Saskatchewan is on track. Faced with challenging years marked by significant resource revenue decline, a plan to restore balance was initiated last year. Budget 2018-19 follows that plan with major investments in health care, education, social services and infrastructure, and a steadily improving outlook over the next four years.

1. Controlling Government Spending

The government continues to control and carefully manage spending in the 2018-19 Budget. Many ministries are forecasting lower spending than in the previous fiscal year while continuing to provide valued core services that are sustainable for the future. Examples of controlled spending

  • In this budget, the expense is forecast to be down 1.4 percent from last year’s budget
  • $5 million savings by reducing the number of government-owned vehicles
  • $19 million savings from amalgamation into one health region, while improving front-line care
Government is continuing to invest in the priorities of Saskatchewan people – in particular, in health care, education and social services.  Investment in these three areas is $10.4 billion in this budget. That’s an increase of $4 billion, or more than 64 percent, since 2007-08.  Funding is at record levels in 2018-19 for health care and social services and assistance.

  • $700,000 for universal 100 percent coverage for HIV drugs and other supports
  • More than $520,000 for a new program to screen babies born in Saskatchewan hospitals for hearing loss
  • $2.8 million to provide individualized funding for children under six with Autism Spectrum Disorder
  • $30 million increase in operating funding for the 2018-19 school year
  • Nearly $77 million in child care funding
  • More than $10 million for those who provide direct daily care to adults with intellectual disabilities, children in need of protection, plus support for families.
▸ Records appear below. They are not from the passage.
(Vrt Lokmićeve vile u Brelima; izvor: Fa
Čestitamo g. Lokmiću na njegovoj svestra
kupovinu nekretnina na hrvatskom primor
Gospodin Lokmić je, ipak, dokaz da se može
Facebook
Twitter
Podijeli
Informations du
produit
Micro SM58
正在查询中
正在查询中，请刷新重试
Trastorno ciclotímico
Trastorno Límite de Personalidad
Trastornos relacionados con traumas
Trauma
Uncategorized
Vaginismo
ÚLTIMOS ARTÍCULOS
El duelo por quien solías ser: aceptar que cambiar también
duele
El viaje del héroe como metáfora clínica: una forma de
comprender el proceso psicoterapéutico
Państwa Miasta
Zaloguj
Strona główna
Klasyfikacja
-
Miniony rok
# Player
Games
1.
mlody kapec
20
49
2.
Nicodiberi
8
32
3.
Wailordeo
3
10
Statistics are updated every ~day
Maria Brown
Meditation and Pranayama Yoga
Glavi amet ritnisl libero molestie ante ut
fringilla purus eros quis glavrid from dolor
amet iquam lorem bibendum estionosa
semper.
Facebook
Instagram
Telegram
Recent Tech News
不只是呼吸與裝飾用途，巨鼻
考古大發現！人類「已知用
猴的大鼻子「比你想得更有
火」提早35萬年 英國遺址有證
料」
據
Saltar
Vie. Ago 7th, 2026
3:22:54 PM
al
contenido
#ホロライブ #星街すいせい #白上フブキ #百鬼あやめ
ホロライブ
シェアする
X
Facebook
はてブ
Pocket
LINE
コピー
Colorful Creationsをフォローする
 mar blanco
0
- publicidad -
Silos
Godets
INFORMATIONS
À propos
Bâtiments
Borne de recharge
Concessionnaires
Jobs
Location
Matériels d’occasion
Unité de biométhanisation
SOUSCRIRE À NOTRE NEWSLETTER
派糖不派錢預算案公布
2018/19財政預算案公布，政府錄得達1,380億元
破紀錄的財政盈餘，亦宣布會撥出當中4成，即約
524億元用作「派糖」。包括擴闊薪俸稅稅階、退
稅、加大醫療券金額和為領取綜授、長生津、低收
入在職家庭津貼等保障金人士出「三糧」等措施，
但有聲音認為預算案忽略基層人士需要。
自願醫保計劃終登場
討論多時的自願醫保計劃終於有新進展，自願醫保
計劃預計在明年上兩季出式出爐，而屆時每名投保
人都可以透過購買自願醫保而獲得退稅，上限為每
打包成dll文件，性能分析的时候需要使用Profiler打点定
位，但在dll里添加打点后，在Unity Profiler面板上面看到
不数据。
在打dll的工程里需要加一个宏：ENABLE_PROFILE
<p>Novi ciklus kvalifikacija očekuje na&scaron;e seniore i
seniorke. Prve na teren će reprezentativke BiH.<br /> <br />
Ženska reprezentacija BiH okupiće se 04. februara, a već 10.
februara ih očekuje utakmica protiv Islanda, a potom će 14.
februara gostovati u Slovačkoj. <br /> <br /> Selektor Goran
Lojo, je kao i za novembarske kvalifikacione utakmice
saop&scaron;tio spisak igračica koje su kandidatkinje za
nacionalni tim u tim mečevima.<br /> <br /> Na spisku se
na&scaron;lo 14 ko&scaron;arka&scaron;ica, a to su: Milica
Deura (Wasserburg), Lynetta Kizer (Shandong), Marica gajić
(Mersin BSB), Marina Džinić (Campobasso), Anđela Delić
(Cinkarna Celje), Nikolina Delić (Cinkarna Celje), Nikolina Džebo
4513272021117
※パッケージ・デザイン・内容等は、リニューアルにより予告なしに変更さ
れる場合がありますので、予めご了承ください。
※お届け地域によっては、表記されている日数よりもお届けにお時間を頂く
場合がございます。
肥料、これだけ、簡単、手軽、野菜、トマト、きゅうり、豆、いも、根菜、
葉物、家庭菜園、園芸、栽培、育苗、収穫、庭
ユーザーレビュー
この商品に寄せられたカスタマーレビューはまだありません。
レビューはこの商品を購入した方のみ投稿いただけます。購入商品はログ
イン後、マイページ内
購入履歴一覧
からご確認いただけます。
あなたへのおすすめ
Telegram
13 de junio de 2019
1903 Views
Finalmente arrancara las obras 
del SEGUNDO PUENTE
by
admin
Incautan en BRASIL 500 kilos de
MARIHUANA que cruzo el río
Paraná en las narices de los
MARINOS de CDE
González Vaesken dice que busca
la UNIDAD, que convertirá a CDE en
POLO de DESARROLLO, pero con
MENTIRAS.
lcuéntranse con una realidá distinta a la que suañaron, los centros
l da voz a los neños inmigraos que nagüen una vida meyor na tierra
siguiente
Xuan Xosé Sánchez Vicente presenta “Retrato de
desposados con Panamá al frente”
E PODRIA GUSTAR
This includes foster families and CBOs that deliver day programs and residential services to people with intellectual disabilities and provide family-focused services.
  • Low personal and corporate income tax rates remain the same
  • No increases to Education Property Tax (EPT) or Provincial Sales Tax (PST) rates
  • Competitive taxes help to attract people, businesses and investment to Saskatchewan
Saskatchewan is projected to have the fourth highest growth in the country in 2018 and third highest in 2019, according to private sector forecasts. Competitive taxes and targeted incentives support continued diversification and growth in Saskatchewan’s economy.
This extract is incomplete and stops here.